Not all HELOCs are created equal. If you don’t spend enough time shopping, you could end up paying unnecessary fees or being charged a huge extra fee. There are several things to pay attention to while shopping for a home equity line of credit:
A plan which fits your needs
Variable interest rates
The HELOC margin
Hidden HELOC fees
Additional HELOC features
Trying it On, And Making Sure It Fits
First of all, you should look for the plan that best meets your particular needs. Read the credit agreement carefully and examine the terms and conditions of various plans, including the APR and the costs of establishing the plan.
Be Wary of Varying Interest Rates
Home equity lines of credit involve variable interest rates instead of fixed interest rates. The variable rate must be based on a publicly available index, such as a U.S. Treasury bill rate. In other words, the interest rate you pay for the line of credit will fluctuate according to this particular index. Because the cost of borrowing is tied directly to the value of this index, it is crucial to find out which index is used, how often the index changes, and how high it has risen in the past.
Margin, Margin, Margin
The margin should be your primary concern when shopping for a HELOC loan. The margin is the difference between the index rate and the interest rate the borrower will be charged. A large number of HELOC lenders use the prime rate as an index. So if a borrower is given 2% margin, he will always be charged 2 % above the prime rate. If the prime rate is at 4%, his interest rate will be 6%. If the prime rate is at 8%, his interest rate will be 10%. Therefore, you would want the margin to be as minimal as possible.
Playing Hide and Seek with Hidden Fees
Since we have a variety of lenders to choose from, it is possible to take out a HELOC without paying any fees at all.

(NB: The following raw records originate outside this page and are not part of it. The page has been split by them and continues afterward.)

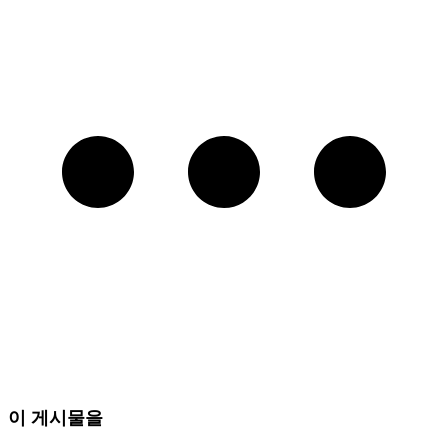
이 게시물을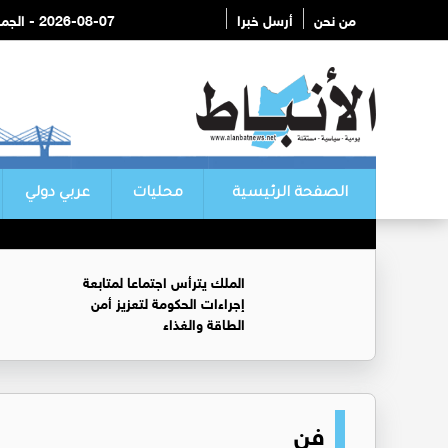
من نحن
أرسل خبرا
2026-08-07 - الجمعة
الصفحة الرئيسية
محليات
عربي دولي
الملك يترأس اجتماعا لمتابعة
إجراءات الحكومة لتعزيز أمن
الطاقة والغذاء
فن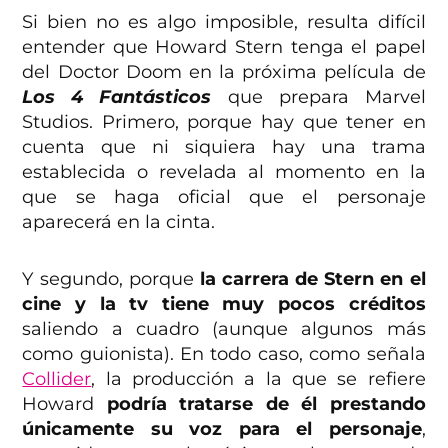
Si bien no es algo imposible, resulta difícil
entender que Howard Stern tenga el papel
del Doctor Doom en la próxima película de
Los 4 Fantásticos
que prepara Marvel
Studios. Primero, porque hay que tener en
cuenta que ni siquiera hay una trama
establecida o revelada al momento en la
que se haga oficial que el personaje
aparecerá en la cinta.
Y segundo, porque
la carrera de Stern en el
cine y la tv tiene muy pocos créditos
saliendo a cuadro (aunque algunos más
como guionista). En todo caso, como señala
Collider
, la producción a la que se refiere
Howard
podría tratarse de él prestando
únicamente su voz para el personaje
,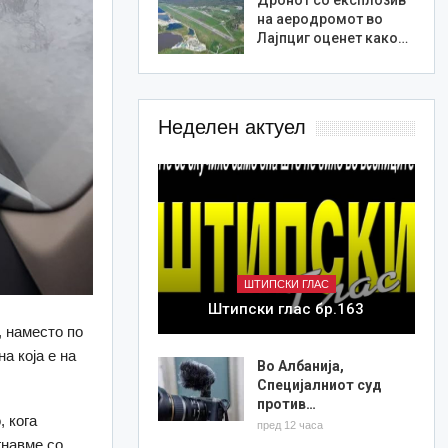
на аеродромот во
Лајпциг оценет како…
Неделен актуел
ШТИПСКИ ГЛАС
Штипски глас бр.163
, наместо по
а која е на
Во Албанија,
Специјалниот суд
против…
, кога
пред 12 часа
гнавме со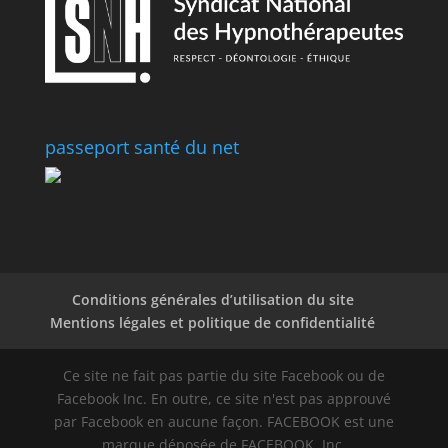
passeport santé du net
Conditions générales d’utilisation du site
Mentions légales et politique de confidentialité
Ce site ne fait pas partie du site Facebook ou de
Facebook Inc. En outre, ce site n'est pas approuvé
par Facebook en aucune façon. FACEBOOK est une
marque déposée de FACEBOOK, Inc.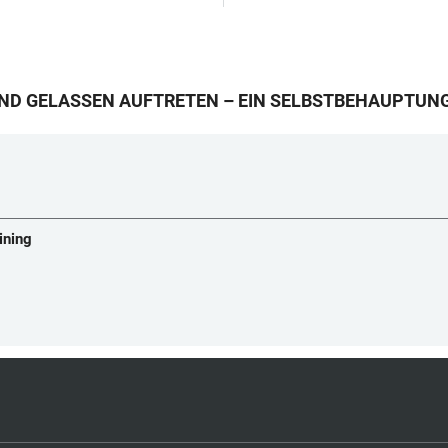
ND GELASSEN AUFTRETEN – EIN SELBSTBEHAUPTUN
ining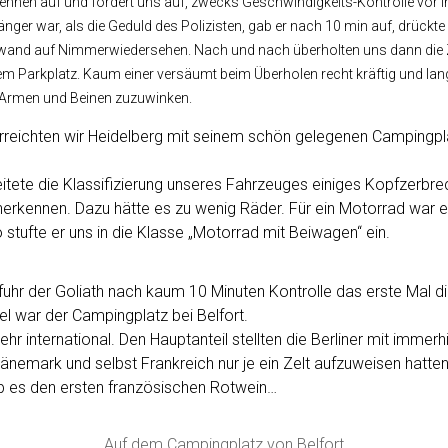
 Rennen auf und fordert uns auf, zwecks Geschwindigkeits-Kontrolle vor i
änger war, als die Geduld des Polizisten, gab er nach 10 min auf, drückte 
wand auf Nimmerwiedersehen. Nach und nach überholten uns dann die 
em Parkplatz. Kaum einer versäumt beim Überholen recht kräftig und la
n Armen und Beinen zuzuwinken.
reichten wir Heidelberg mit seinem schön gelegenen Campingpla
tete die Klassifizierung unseres Fahrzeuges einiges Kopfzerbre
anerkennen. Dazu hätte es zu wenig Räder. Für ein Motorrad war 
 stufte er uns in die Klasse „Motorrad mit Beiwagen“ ein.
uhr der Goliath nach kaum 10 Minuten Kontrolle das erste Mal d
el war der Campingplatz bei Belfort.
hr international. Den Hauptanteil stellten die Berliner mit immer
nemark und selbst Frankreich nur je ein Zelt aufzuweisen hatten
 es den ersten französischen Rotwein…
Auf dem Campingplatz von Belfort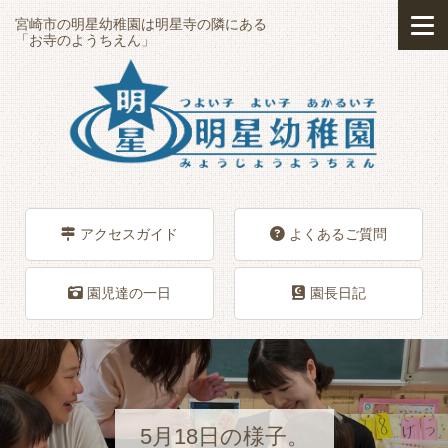
宮崎市の明星幼稚園は明星寺の隣にある
「お寺のようちえん」
アクセスガイド
よくあるご質問
園児達の一日
園長日記
5月18日の様子。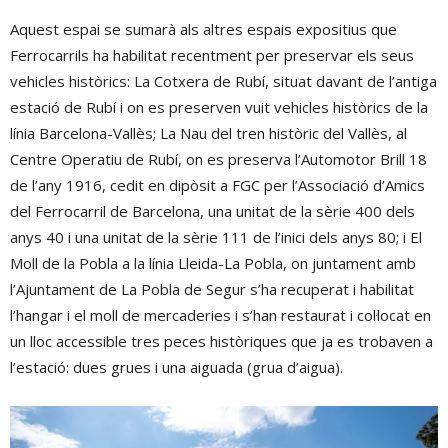
Aquest espai se sumarà als altres espais expositius que
Ferrocarrils ha habilitat recentment per preservar els seus
vehicles històrics: La Cotxera de Rubí, situat davant de l’antiga
estació de Rubí i on es preserven vuit vehicles històrics de la
línia Barcelona-Vallès; La Nau del tren històric del Vallès, al
Centre Operatiu de Rubí, on es preserva l’Automotor Brill 18
de l’any 1916, cedit en dipòsit a FGC per l’Associació d’Amics
del Ferrocarril de Barcelona, una unitat de la sèrie 400 dels
anys 40 i una unitat de la sèrie 111 de l’inici dels anys 80; i El
Moll de la Pobla a la línia Lleida-La Pobla, on juntament amb
l’Ajuntament de La Pobla de Segur s’ha recuperat i habilitat
l’hangar i el moll de mercaderies i s’han restaurat i col·locat en
un lloc accessible tres peces històriques que ja es trobaven a
l’estació: dues grues i una aiguada (grua d’aigua).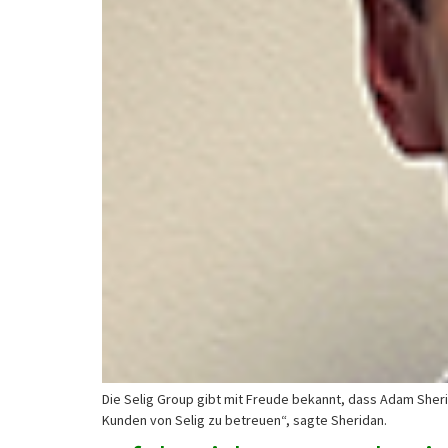
Die Selig Group gibt mit Freude bekannt, dass Adam Sherid
Kunden von Selig zu betreuen“, sagte Sheridan.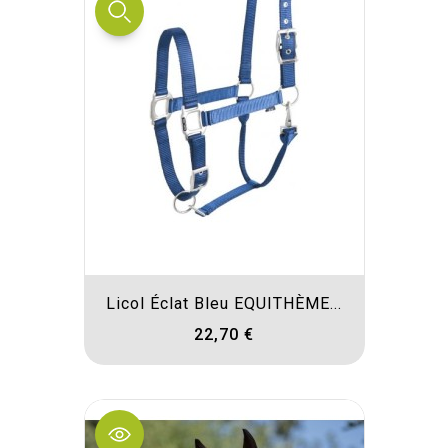
Licol Éclat Bleu EQUITHÈME...
22,70 €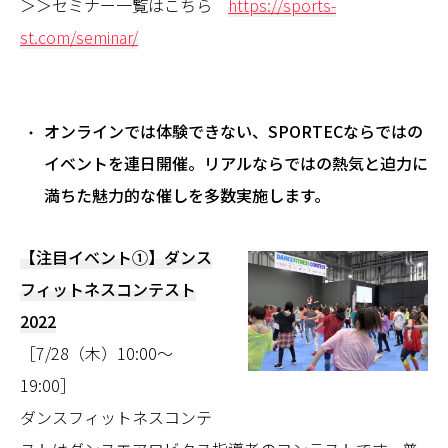
＞＞セミナー一覧はこちら
https://sports-
st.com/seminar/
オンラインでは体験できない、SPORTECならではの
イベントを連日開催。リアルならではの熱気と迫力に
満ちた魅力的な催しを多数実施します。
【注目イベント①】ダンス
フィットネスコンテスト
2022
［7/28（木）10:00〜
19:00］
ダンスフィットネスコンテ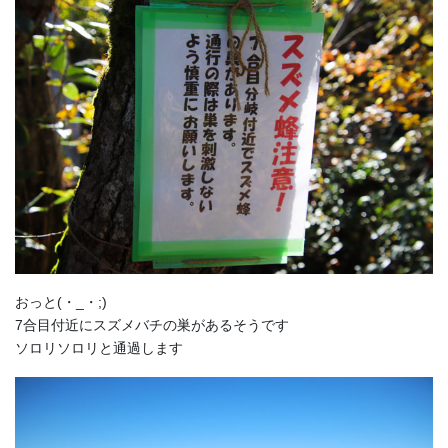
おっと(・_・;)
7合目付近にスズメバチの巣があるそうです
ソロリソロリと通過します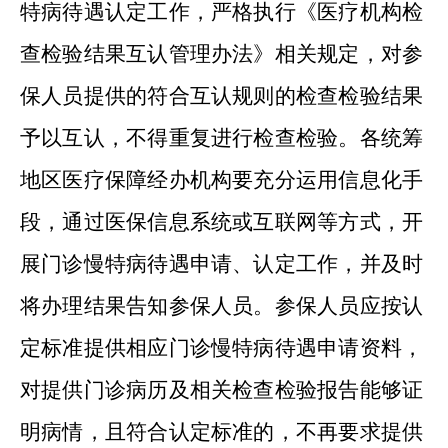
特病待遇认定工作，严格执行《医疗机构检
查检验结果互认管理办法》相关规定，对参
保人员提供的符合互认规则的检查检验结果
予以互认，不得重复进行检查检验。各统筹
地区医疗保障经办机构要充分运用信息化手
段，通过医保信息系统或互联网等方式，开
展门诊慢特病待遇申请
、
认定工作，并及时
将办理结果告知参保人员。参保人员应按认
定标准提供相应门诊慢特病待遇申请资料，
对提供门诊病历及相关检查检验报告能够证
明病情，且符合认定标准的，不再要求提供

When you choose a HELOC plan, make sure that you won’t be responsible for some unnecessary fees:
Application Fee: Some lenders do not charge a fee for applying.
Appraisal Charge: Someone has to pay for an appraisal to be done, but many lenders will absorb this cost themselves.

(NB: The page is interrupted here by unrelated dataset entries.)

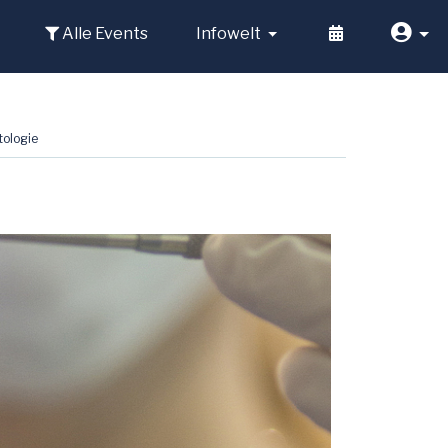
Alle Events
Infowelt
tologie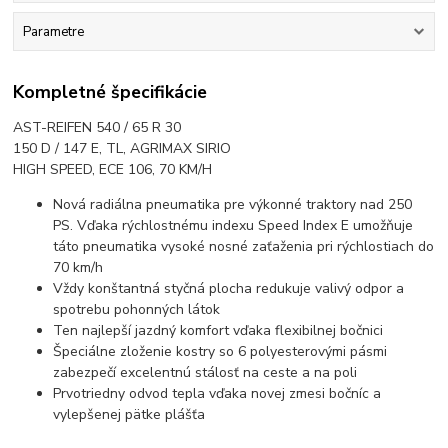
Parametre
Kompletné špecifikácie
AST-REIFEN 540 / 65 R 30
150 D / 147 E, TL, AGRIMAX SIRIO
HIGH SPEED, ECE 106, 70 KM/H
Nová radiálna pneumatika pre výkonné traktory nad 250
PS. Vďaka rýchlostnému indexu Speed Index E umožňuje
táto pneumatika vysoké nosné zaťaženia pri rýchlostiach do
70 km/h
Vždy konštantná styčná plocha redukuje valivý odpor a
spotrebu pohonných látok
Ten najlepší jazdný komfort vďaka flexibilnej bočnici
Špeciálne zloženie kostry so 6 polyesterovými pásmi
zabezpečí excelentnú stálosť na ceste a na poli
Prvotriedny odvod tepla vďaka novej zmesi bočníc a
vylepšenej pätke plášťa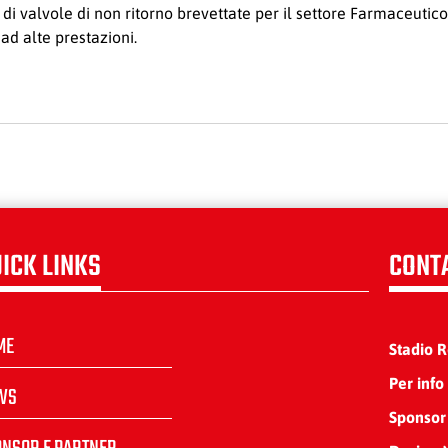
 di valvole di non ritorno brevettate per il settore Farmaceuti
ad alte prestazioni.
ICK LINKS
CONT
ME
Stadio 
Per info
WS
Sponsor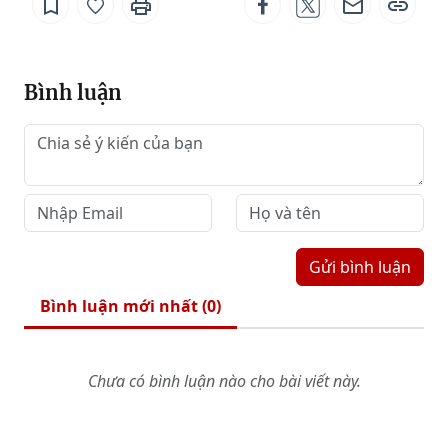
Bình luận
Gửi bình luận
Bình luận mới nhất (
0
)
Chưa có bình luận nào cho bài viết này.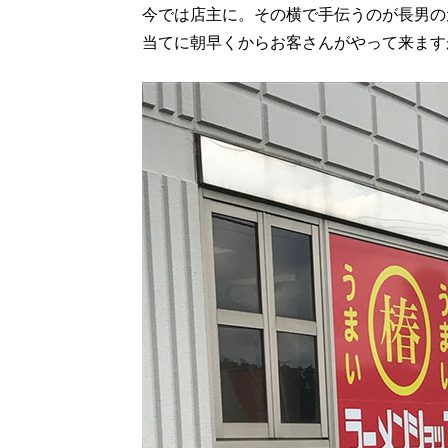
今では店主に。その横で手伝うのが長男の
当てに朝早くからお客さんがやって来ます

Closing Costs: Closing costs are almost necessary for many home loans except home equity line of credit.
Check Fees: You should not be charged extra every time you withdraw from your credit line.
Repayment Penalty: Usually borrowers should not be penalized for paying off a line of credit before the end of the term; this is quite different than a traditional loan.
Bonuses to Ask For
Not only we need to be aware of the hidden fees, we should also maximize our benefits by requesting additional HELOC features.
Lifetime Interest Rate Cap: This is the maximum amount that your interest rate can adjust to during the life of the loan. Because we have variable interest rates rather than fixed interest rates, it is possible that interest rate rise dramatically. Do not accept a cap that is so high and makes you not able to afford the monthly payments in the future.
Fixed-Rate Conversion: A few lenders allow borrowers to convert withdrawals to a fixed interest rate. This is an attractive feature for borrowers concerned about rising interest rates.
Low Introductory Rate: Most HELOCs start with an introductory rate – the lower, the better.
Unrestricted Ability to Repay Principal Without Penalty: If you want the flexibility to pay down principal on the loan when you choose to, then you should look for this feature.
All the borrowers should shop around and find a HELOC loan with many of these features. There are a lot of lenders out there trying to survive in this competitive market. Not only your local banks are available, credit card companies, mortgage bankers, brokerage firms have all entered the market and offer competing products. Credit unions should not be overlooked because they usually offer excellent terms. In additional, there are many reputable online sources that have lower costs and may offer better terms than the local banks.